AWS Local Zones try to address this problem. AWS is now going to create Local Zones (or maybe we can call it mini-Regions) closer to a large number of users. These Local Zones will not have the full gamut of AWS Services. They will have services like EC2, EBS, Load Balancers and VPC available to the users. The Local Zones will be connected to the Region via a dedicated link so that you can establish the connection between your resources in the Local Zone and the resources in the region of your choice. Currently only the Los Angeles Local Zone is available (on invitation).
This is an important development. I am sure that there will be more Local Zones in the near future and this will have an impact on how we architect our solutions
S3 Access Points and RTC
Access Points
With growth in data and subsequently the need to store large amount of common data in S3, has given rise to security issues. You now have the scenario of multiple user / applications accessing the common data from S3. Assume you want to control access for multiple users / applications in a granular fashion. We can do this using the bucket policies but this can soon turn into a nightmare since one misstep would affect multiple users/application
AWS has now introduced the concept of S3 Access points to address this issue. We can now create multiple access points for the same bucket and provide permissions at the access point level. Each of these access points can then be provided to different users/applications. This way any problem in security configuration will only affect a small subset of users/applications. This will allow us to manage our S3 permission more effectively.
Read more details on at this link : S3 Access Points
Replication Time Control (RTC)
You must be aware that we can setup replication for a bucket. The destination of the replication can be a bucket in the same zone or in a different zone. With Replication Time Control, Amazon will try and complete the replication within a specified time period. Amazon backs it up with a SLA. Here is what AWS says about this feature: “S3 Replication Time Control is designed to replicate 99.99% of objects within 15 minutes after upload, with the majority of those new objects replicated in seconds. S3 RTC is backed by an SLA with a commitment to replicate 99.9% of objects within 15 minutes during any billing month”
More details here: S3 RTC
VPC Sharing
VPC sharing allows subnets to be shared with other AWS accounts within the same AWS Organization. So you can now have a VPC is spread across two or more accounts of the same AWS Organization. This allows you more control in terms of centralizing VPC control.

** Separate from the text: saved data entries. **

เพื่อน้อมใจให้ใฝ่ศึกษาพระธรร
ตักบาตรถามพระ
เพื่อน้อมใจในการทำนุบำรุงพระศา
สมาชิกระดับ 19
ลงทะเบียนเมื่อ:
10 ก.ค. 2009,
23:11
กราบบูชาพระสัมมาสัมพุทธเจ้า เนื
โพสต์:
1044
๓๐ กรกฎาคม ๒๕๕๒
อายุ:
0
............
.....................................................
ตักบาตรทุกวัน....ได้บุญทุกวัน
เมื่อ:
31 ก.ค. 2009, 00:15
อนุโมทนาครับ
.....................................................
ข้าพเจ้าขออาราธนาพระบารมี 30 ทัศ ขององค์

Check out the link to understand the benefits and how to share your subnets.
RDS Proxy
Let’s take a use case in the serverless domain. Assume when your Lambda function is triggered, it establishes a database connection to your RDS instance. Assume that you trigger a huge number of Lambda functions in parallel. Each of these functions has to establish a database connection with your RDS instance. When the function is completed, the connection will be tore down. Establishing connections take a toll on RDS instance as this consumes CPU/Memory resources. So the performance of RDS decreases if it is constantly opening and closing connections. The other kind of problem is when a huge number of connections are opened and many kept idle so that when a request comes the response could be fast. You basically overprovision the number of connections in this case.

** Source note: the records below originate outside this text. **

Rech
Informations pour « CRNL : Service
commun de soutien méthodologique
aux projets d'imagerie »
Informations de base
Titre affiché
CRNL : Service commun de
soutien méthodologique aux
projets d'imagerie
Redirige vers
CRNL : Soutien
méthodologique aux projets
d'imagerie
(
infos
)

RDS Proxy has been introduced to solve problems like these. The RDS Proxy sits between the application and RDS. It opens a pool of connections with the RDS instance. Your application now connects to the RDS Proxy and the proxy allocates a connection from the pool. In case of connections which are infrequently used, RDS Proxy will share these across applications. RDS Proxy ensures that there is no more open/closing connection burden on RDS instance, thus improving the efficiency of RDS instance and thus the efficiency of your application
AWS Resource Access Manager (RAM)
Let us take a use case like this: assume you have multiple accounts for your organization. Each account builds its own VPC and wants to manage the VPN connections. So each account may end up asking for Transit Gateway. So your organization has to pay for multiple Transit Gateways. Amazon has now introduced Resource Access Manager (RAM). This allows you to share resources amongst various AWS Accounts within the same organization, thus reducing the management effort and the cost.

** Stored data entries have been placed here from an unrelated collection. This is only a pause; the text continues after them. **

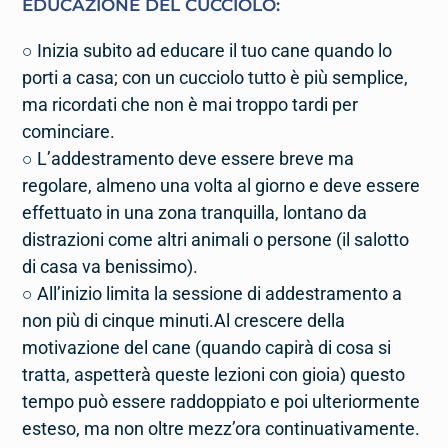
EDUCAZIONE DEL CUCCIOLO
:
○ Inizia subito ad educare il tuo cane quando lo
porti a casa; con un cucciolo tutto è più semplice,
ma ricordati che non è mai troppo tardi per
cominciare.
○ L’addestramento deve essere breve ma
regolare, almeno una volta al giorno e deve essere
effettuato in una zona tranquilla, lontano da
distrazioni come altri animali o persone (il salotto
di casa va benissimo).
○ All’inizio limita la sessione di addestramento a
non più di cinque minuti.Al crescere della
motivazione del cane (quando capirà di cosa si
tratta, aspetterà queste lezioni con gioia) questo
tempo può essere raddoppiato e poi ulteriormente
esteso, ma non oltre mezz’ora continuativamente.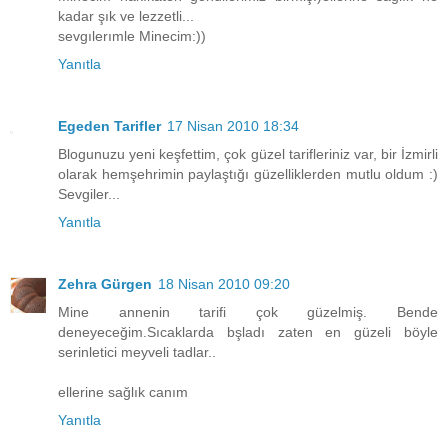
kadar şık ve lezzetli...
sevgılerımle Minecim:))
Yanıtla
Egeden Tarifler
17 Nisan 2010 18:34
Blogunuzu yeni keşfettim, çok güzel tarifleriniz var, bir İzmirli
olarak hemşehrimin paylaştığı güzelliklerden mutlu oldum :)
Sevgiler...
Yanıtla
Zehra Gürgen
18 Nisan 2010 09:20
Mine annenin tarifi çok güzelmiş. Bende
deneyeceğim.Sıcaklarda bşladı zaten en güzeli böyle
serinletici meyveli tadlar..
ellerine sağlık canım
Yanıtla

Currently you can share Transit Gateways, Subnets, AWS License Manager configurations, and Amazon Route 53 Resolver rules resources with RAM
AWS Detective
AWS provides a lot of tools for security. For example we have Amazon Guard Duty which looks at your logs (like VPC Flow Logs) and alerts you to possible security issues. It will also point out where the error lies. This is very useful tool and in many cases this may be sufficient. In some of cases though you will need to dig deeper in order to find out the root as why this security flaw came into existence. AWS Detective helps you in finding the root cause of potential security issues. It uses Machine Learning, Graph Theory and Statistical Analysis to build linkages, which will help you get to the root cause faster. For this AWS Detective uses various data sources like VPC Flow Logs, AWS CloudTrail and Guard Duty.
IAM Access Analyzer
While services like Guard Duty & Detective tell you about security vulnerabilities, a challenge that all organizations have to face is giving permissions inadvertently to external principals. IAM Access Analyzer is a tool which tells you which of the resources have given permissions to external principals. Access Analyzer considers your account as the zone of trust. Access Analyzer analyzes all your policies and if it finds any policy giving permission to an external principal, it records the finding. Similarly, if any policy changes and that change provides access to external principal, you will be notified.